Japanese automakers are capable of making electric cars that meet foreign standards but don’t see the point in trying to sell them in Japan. One economic research center told the Asahi Shimbun that electric vehicles are not profitable here. In contrast, South Korea’s Hyundai Motor Co. and its subsidiary Kia Motors Corp. are aggressively selling electric vehicles both at home and abroad. They have become major world players in the field while also promoting electric vehicles in their own country in response to calls for greater environmental responsibility.

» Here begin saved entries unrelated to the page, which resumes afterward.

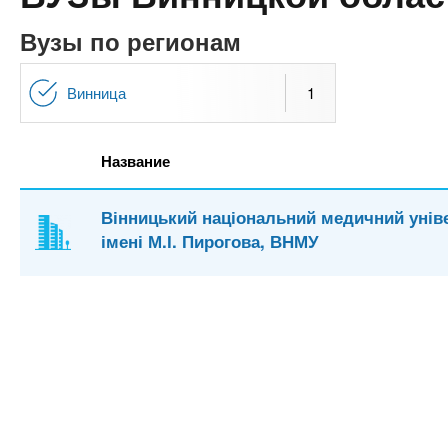
n
е
х
р
з
Вузы по регионам
t
ж
а
а
н
в
Винница
1
s
и
е
ю
д
.
Название
е
н
i
Вінницький національний медичний унів
и
імені М.І. Пирогова, ВНМУ
й
n
f
o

The issue of electric vehicles shows how the Japanese media separates coverage of environmental issues from coverage of business matters, especially with regard to the coronavirus crisis. In an interview with Toyo Keizai, Takejiro Sueyoshi of the Japan Climate Initiative, which formed in 2018 to achieve a zero-carbon society in Japan, bemoans the fact that the climate and coronavirus crises are not addressed simultaneously. After all, they both sprang from the effects of human civilization on nature. He predicts that Japan’s divergence with the rest of the developed world in terms of climate change policy will continue to widen. Even worse, Japanese companies and local governments that are actively trying to tackle the problem are being discouraged by the central government, which thinks such activities hurt growth, when, in actuality, they could promote growth if undertaken properly.

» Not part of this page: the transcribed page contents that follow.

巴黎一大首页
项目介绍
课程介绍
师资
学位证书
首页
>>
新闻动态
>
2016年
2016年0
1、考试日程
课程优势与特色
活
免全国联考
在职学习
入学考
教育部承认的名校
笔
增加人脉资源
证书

Still, Sueyoshi has hope. Unlike the U.S., Japan is still a part of the 2015 Paris Agreement to limit greenhouse gas emissions, and, while Japan hasn’t shown as much progress in that area, the government hasn’t explicitly rejected the agreement’s goals.

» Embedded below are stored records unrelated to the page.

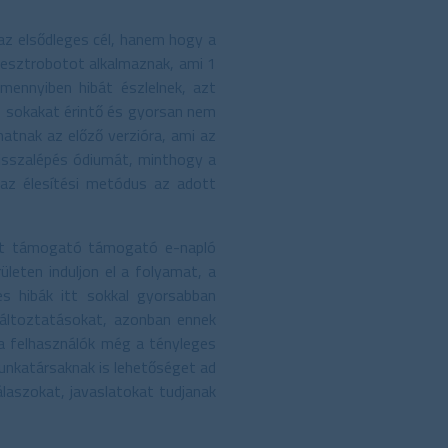
 az elsődleges cél, hanem hogy a
 tesztrobotot alkalmaznak, ami 1
mennyiben hibát észlelnek, azt
gű, sokakat érintő és gyorsan nem
atnak az előző verzióra, ami az
 visszalépés ódiumát, minthogy a
 az élesítési metódus az adott
kat támogató támogató e-napló
ületen induljon el a folyamat, a
s hibák itt sokkal gyorsabban
 változtatásokat, azonban ennek
 a felhasználók még a tényleges
nkatársaknak is lehetőséget ad
álaszokat, javaslatokat tudjanak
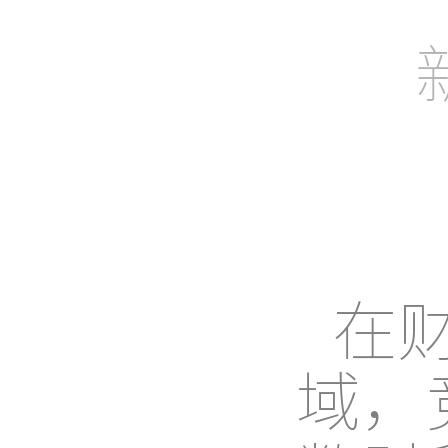
助力企业、
在
域，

One problem may be the lack of will to coordinate a response. Koizumi, at least, has tried to make a go of his pledge to address climate change. In addition to providing a forum for discussion of green recovery policies, he recently tried to expand the idea of “meatless Mondays,” a campaign to get people to cut back on their consumption of meat, whose mass production methods contribute to climate change. When Koizumi tried to promote an award-winning organization that works toward curtailing meat consumption, he was met with pushback from the agriculture ministry, which oversees the livestock industry and said such a message was “too strong” right now, presumably a reference to the current pandemic’s effect on consumption. However, now is probably the perfect time to act, since people are actively questioning their consumption habits as they spend more time at home, anxious about the future.